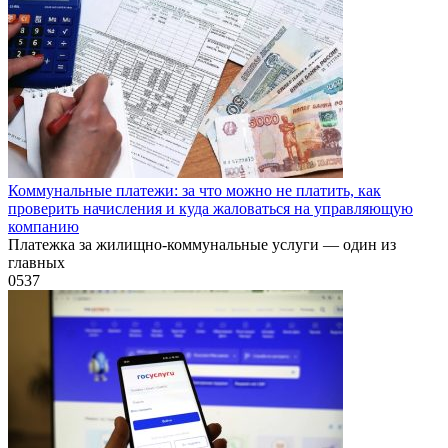
Коммунальные платежи: за что можно не платить, как
проверить начисления и куда жаловаться на управляющую
компанию
Платежка за жилищно-коммунальные услуги — один из
главных
0
537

# WHAT YOU WILL DO
Please print the data above once more, exactly as it appears, with no pictures.

# ANSWER
Коммунальные платежи: за что можно не платить, как
проверить начисления и куда жаловаться на управляющую
компанию
Платежка за жилищно-коммунальные услуги — один из
главных
0
537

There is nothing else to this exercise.